Userscript FAQ

When should we use Userscripts and when Pre-Label?

In general Pre-Label is best for:

  1. Improving your own model
  2. Bulk loading cases
  3. Cases where it's already run

Userscripts are best for:

  1. Interactive. Where the user's input makes a difference.

For example:
a) Guided models, eg user selects a box as a region of interest to focus an existing model
b) Unrelated model. For example your goal may be "people on cellphones" data. You can use an existing people detection model to get the bounding boxes and then focus the effort on the Attributes such as "on cellphone/not on cellphone".
c) Multiple interactions. Such as a tracking algorithm that may require multiple user corrections.

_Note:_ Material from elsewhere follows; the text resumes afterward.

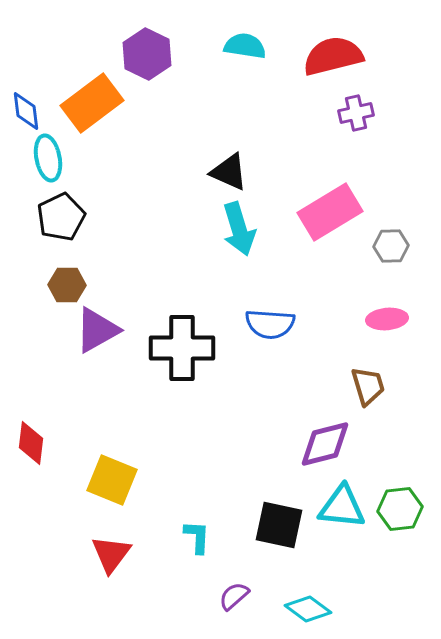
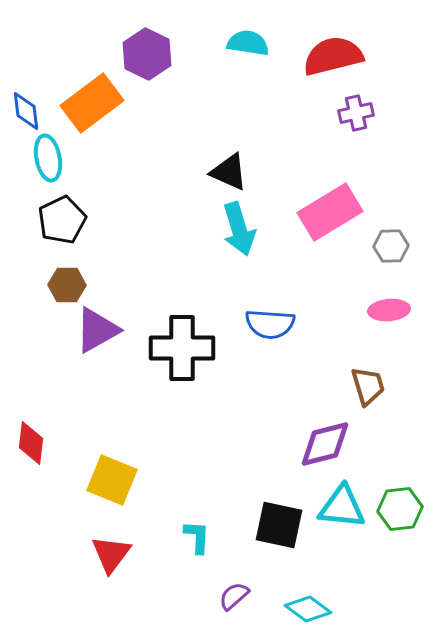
cyan semicircle: moved 3 px right, 3 px up
black pentagon: moved 1 px right, 3 px down
pink ellipse: moved 2 px right, 9 px up
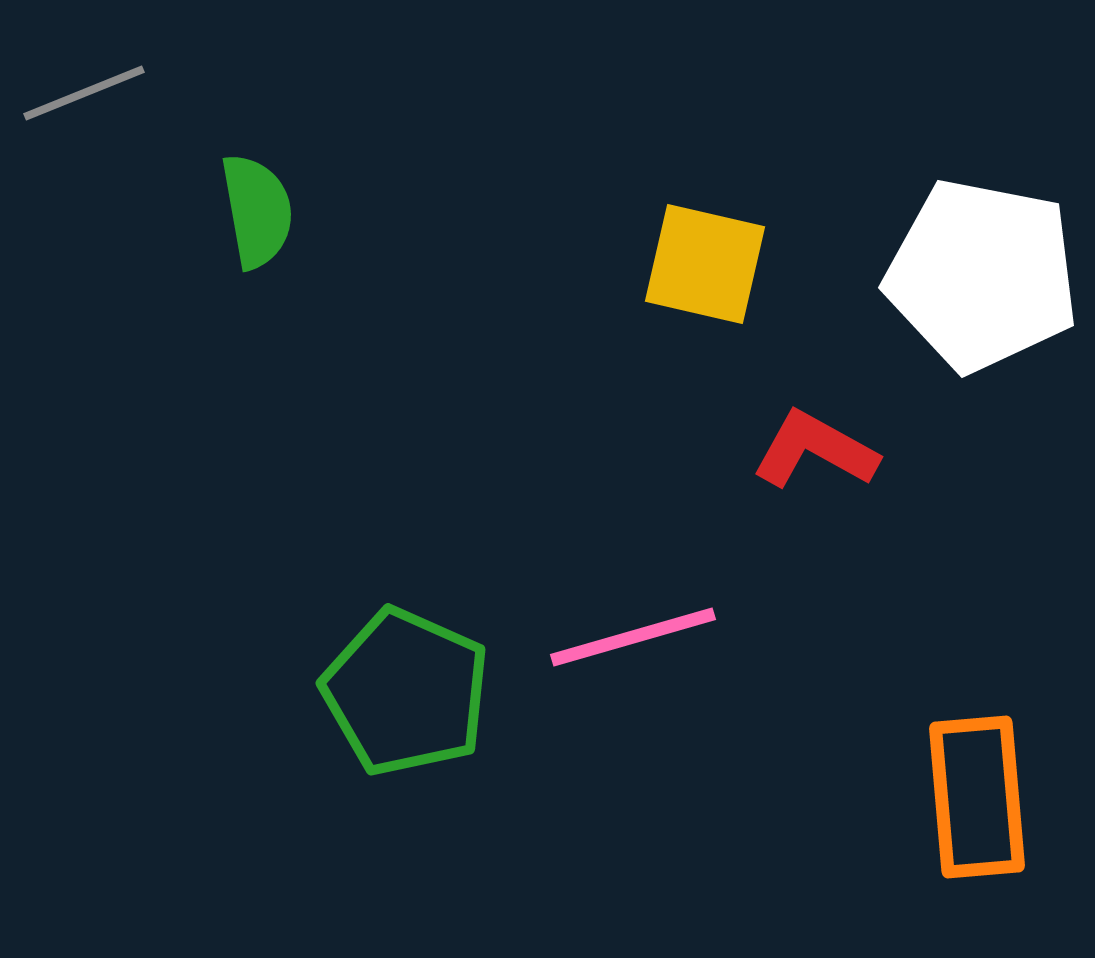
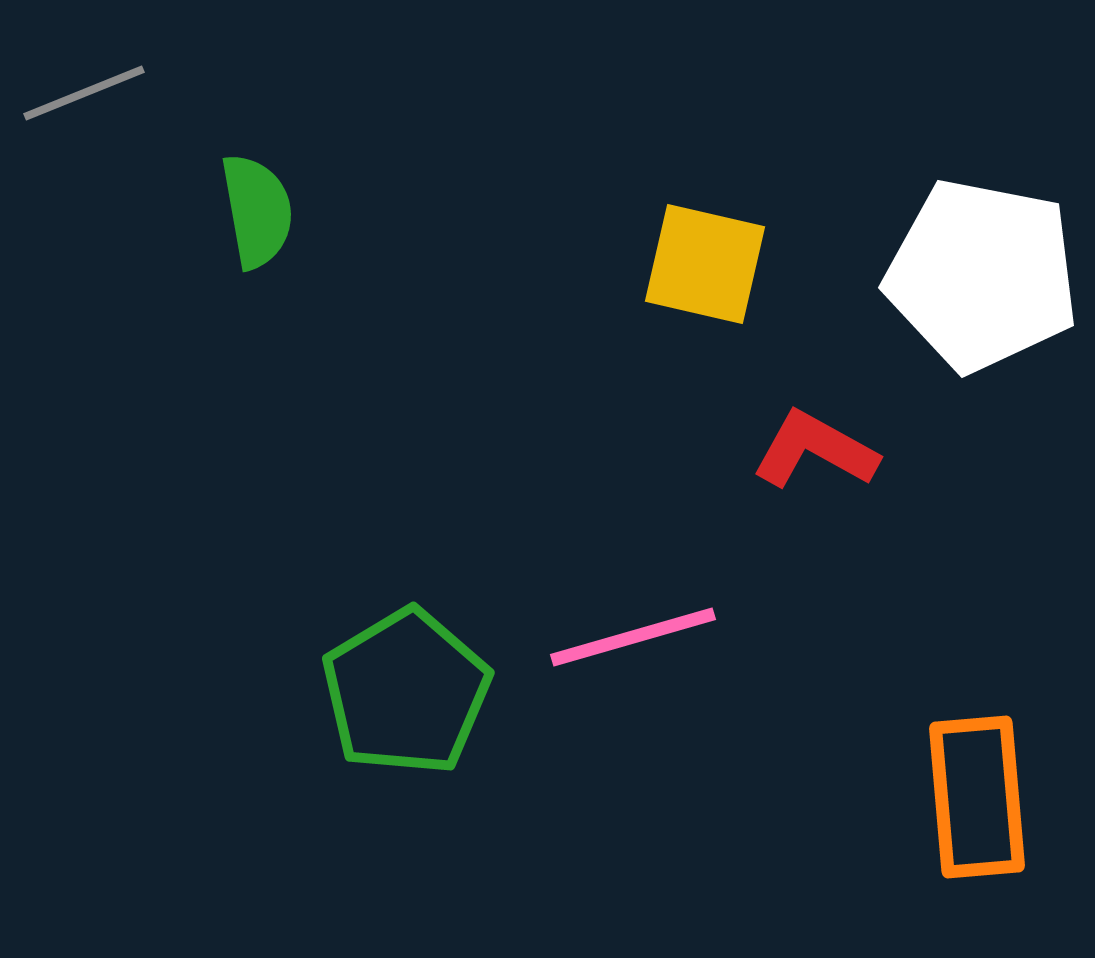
green pentagon: rotated 17 degrees clockwise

You can even use them together!
For example you can start with pre-labeled data, and then run a userscript for a different class, or tracking, verification, etc.

Why am I writing my own script?

You may also be familiar with some tools like Photoshop that offer context aware "magic" tools.

In the current context of Supervised AI data we generally think it's best for user's machine learning team to control this more directly. Put simply, it's a cleaner scope of responsibility. We provide the hooks, outputs, setup integrations etc to make it run.

And we provide samples etc. The benefit to you is:
More control. You (or your engineers) setup your project exactly what's relevant to your case. There is so much variance in approaches that what's "obvious" to someone looking at their own data is often not even on the radar of someone else. This gives your ML team the ability to improve results directly - including your own secret sauce.

It's super easy to get started
a) Off the shelf methods available.
We provide a variety of examples. Some of these can actually be used directly if they happen to be relevant to your use case. Others can be used with mild adjustments. You can even use your own models. Over time we aim to improve these and grow this "base case". The goal is for these examples to be the best available "off the shelf" - and with easy controls for your to further upgrade them to your specific case.

b) Community methods
Becuase this format is so easily shareable and can use NPM modules it's really easy to stay up to date and leverage the latest the community offers. At the time of writing this is mostly packages from NPM and example model zoos like tensorflows and ml5js. Overtime our goal is to have a zoo of diffgram userscript specific implementations.